_REQUIRED WORK_: What lines below mention the word "аккумуляторов"? Copy each one.

[Source data]
____

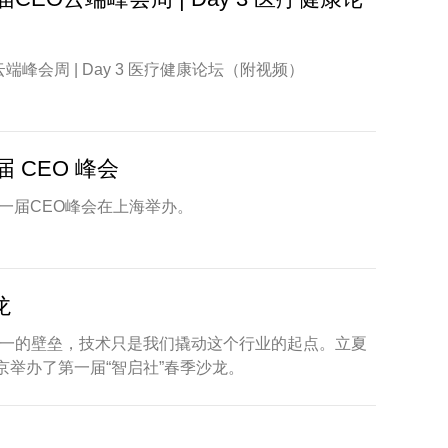
端峰会周 | Day 3 医疗健康论坛（附视频）
 CEO 峰会
十一届CEO峰会在上海举办。
龙
一的壁垒，技术只是我们撬动这个行业的起点。立夏
京举办了第一届“智启社”春季沙龙。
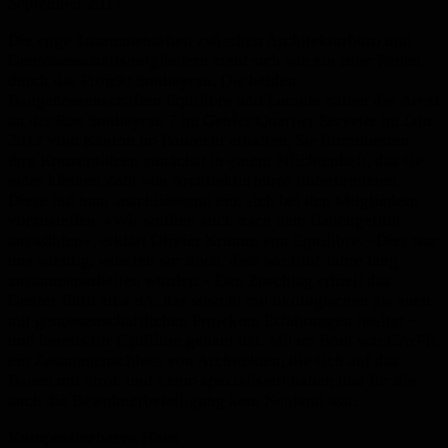
September 2017
Die enge Zusammenarbeit zwischen Architekturbüro und
Genossenschaftsmitgliedern zieht sich wie ein roter Faden
durch das Projekt Soubeyran. Die beiden
Baugenossenschaften Equilibre und Luciole hatten das Areal
an der Rue Soubeyran 7 im Genfer Quartier Servette im Jahr
2012 vom Kanton im Baurecht erhalten. Sie formulierten
ihre Konzeptideen zunächst in einem Pflichtenheft, das sie
einer kleinen Zahl von Architekturbüros unterbreiteten.
Diese lud man anschliessend ein, sich bei den Mitgliedern
vorzustellen. «Wir wollten auch nach dem Bauchgefühl
auswählen», erklärt Olivier Krumm von Equilibre. «Dies war
uns wichtig, wussten wir doch, dass wir fünf Jahre lang
zusammenarbeiten würden.» Den Zuschlag erhielt das
Genfer Büro atba SA, das sowohl mit ökologischen als auch
mit genossenschaftlichen Projekten Erfahrungen besitzt –
und bereits für Equilibre gebaut hat. Mit im Boot war CArPE,
ein Zusammenschluss von Architekten, die sich auf das
Bauen mit Stroh und Lehm spezialisiert haben und für die
auch die Bewohnerbeteiligung kein Neuland war.
Kompostierbares Haus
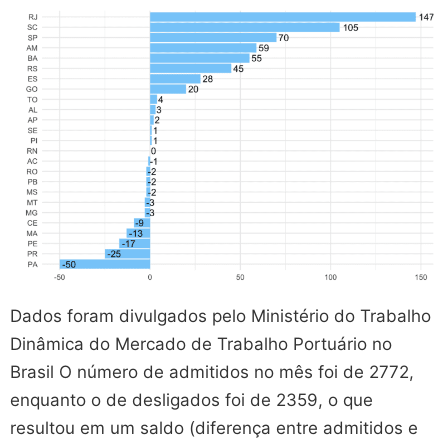
Dados foram divulgados pelo Ministério do Trabalho
Dinâmica do Mercado de Trabalho Portuário no
Brasil O número de admitidos no mês foi de 2772,
enquanto o de desligados foi de 2359, o que
resultou em um saldo (diferença entre admitidos e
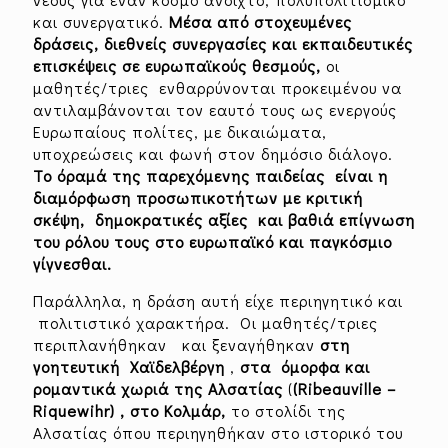
και συνεργατικό.
Μέσα από στοχευμένες
δράσεις, διεθνείς συνεργασίες και εκπαιδευτικές
επισκέψεις
σε ευρωπαϊκούς θεσμούς,
οι
μαθητές/τριες ενθαρρύνονται προκειμένου να
αντιλαμβάνονται τον εαυτό τους ως ενεργούς
Ευρωπαίους πολίτες, με δικαιώματα,
υποχρεώσεις και φωνή στον δημόσιο διάλογο.
Το όραμά της παρεχόμενης παιδείας
είναι η
διαμόρφωση προσωπικοτήτων με κριτική
σκέψη, δημοκρατικές αξίες και βαθιά επίγνωση
του ρόλου τους στο ευρωπαϊκό και παγκόσμιο
γίγνεσθαι.
Παράλληλα, η δράση αυτή είχε περιηγητικό και
πολιτιστικό χαρακτήρα. Οι μαθητές/τριες
περιπλανήθηκαν και ξεναγήθηκαν
στη
γοητευτική Χαϊδελβέργη
,
στα όμορφα και
ρομαντικά χωριά της Αλσατίας
(
(Ribeauville –
Riquewihr) , στο Κολμάρ,
το στολίδι της
Αλσατίας όπου περιηγηθήκαν στο ιστορικό του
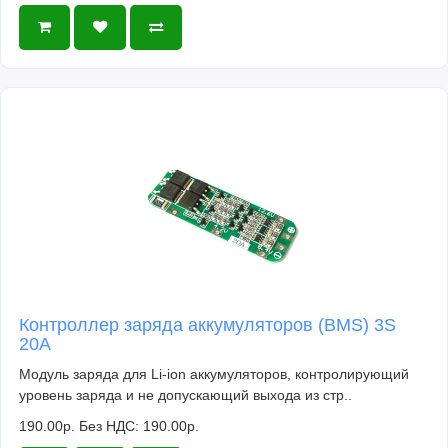
Контроллер заряда аккумуляторов (BMS) 3S
20A
Модуль заряда для Li-ion аккумуляторов, контролирующий
уровень заряда и не допускающий выхода из стр..
190.00р.
Без НДС: 190.00р.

____

_SOLUTION TO THIS EXERCISE_:
Контроллер заряда аккумуляторов (BMS) 3S
Модуль заряда для Li-ion аккумуляторов, контролирующий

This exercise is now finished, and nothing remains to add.